John 'Junior' Gotti is accused of gutting a man in a Queen's bar fight, but try telling his mother that her son's done wrong. Photo / AP

The New York racketeering trial of John "Junior" Gotti, son of the late mafia boss, so far suggests a man who knows his own mind.

Gotti is accused of gutting a man in a Queen's bar fight. A witness who talked to the cops was found hanging from a low tree. Eighteen jurors in this trial have made last-minute appeals to be dismissed. Charges include extortion, kidnapping, robbery and shootings.

All this is phooey to Gotti's mother, Victoria. Why is everyone ganging up on her son?

Leaping to her feet behind the defence bench she screamed: "They're railroading you! They're doing to you what they did to your father!"

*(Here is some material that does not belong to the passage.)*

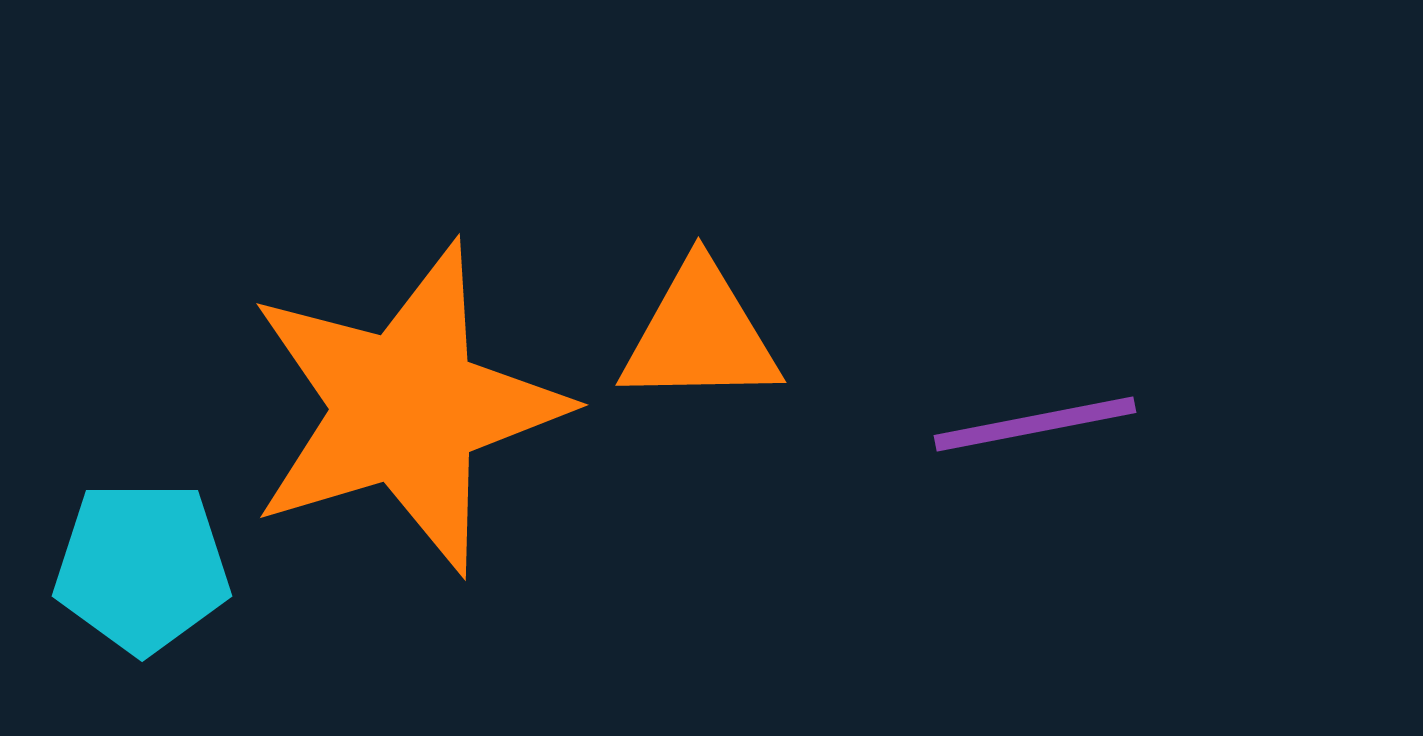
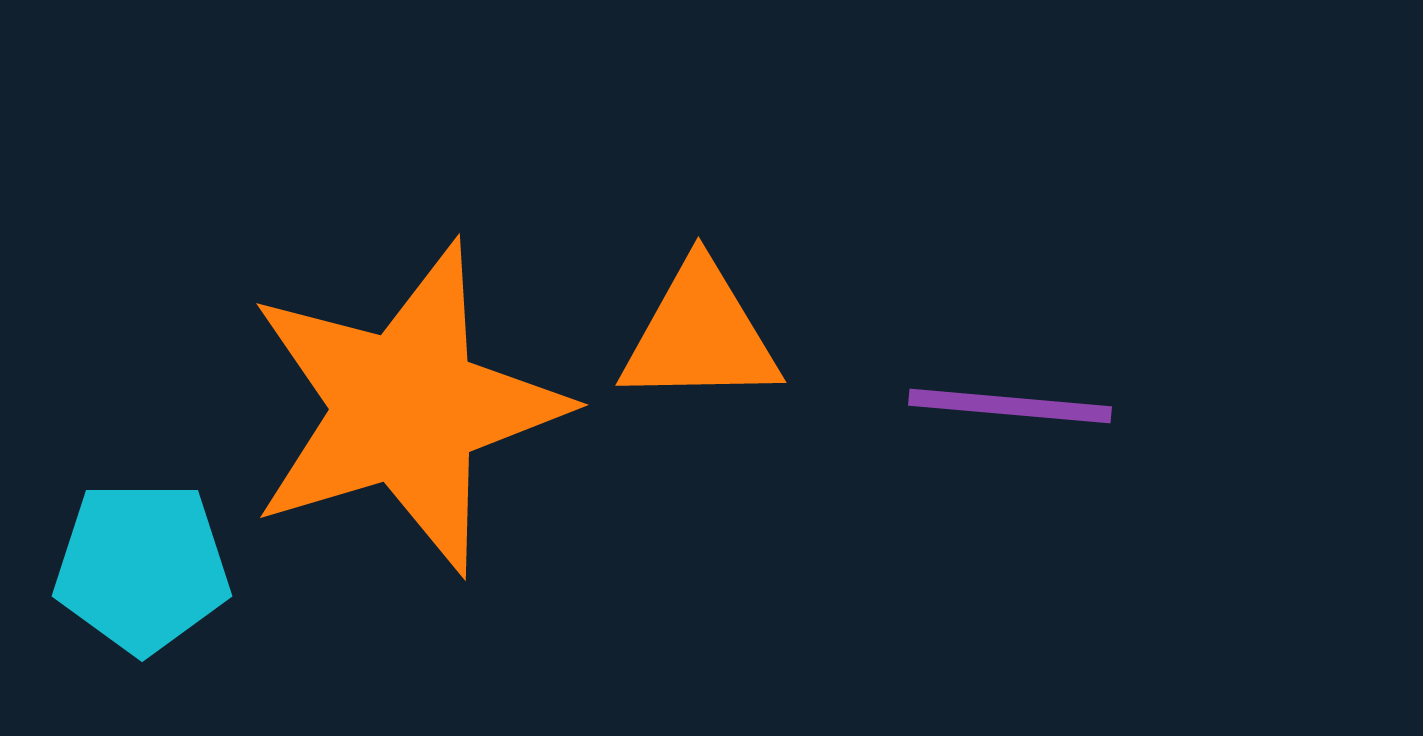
purple line: moved 25 px left, 18 px up; rotated 16 degrees clockwise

Turning to the judge and prosecutors Mrs Gotti yelled: "F***ing gangsters! You sons of bitches! Put your own sons in there."

The 45-year-old defendant tried in vain to silence her.

"OK, mother! Ma, please," he said.

"I can deal with it. I'm OK. Don't worry about it. I'm fine."

Can a man continue to chill and terrify when he cannot control his own mother? Evidence demonstrates that there is no contradiction.

No man is a monster to his mother and monsters often idealise their mothers.

Violet Kray, daughter of a bare-knuckle fighter, and mother of notorious criminal twins, still attracts mawkish tributes.

One recently posted blog read: "She was a mum in a million, always putting her boys first and herself last but they loved her beyond beleaf [sic]."

It may be a criterion for powerful men and psychopaths to have strong-willed and uncritically devoted mothers.

In his biography of Stalin, Simon Sebag Montefiore questions whether the Russian tyrant would have succeeded if his mother, Keke, had not fought for his classical education.

Her volatility may also have helped to unhinge him. She beat him and smothered him. She was both pious and promiscuous, as Stalin became.

According to witnesses, Stalin, nicknamed Soso, was "devoted to only one person - his mother".

Even so, he dreaded her overbearing interventions.

"She never hesitated to voice her opinion on everything," said a childhood friend.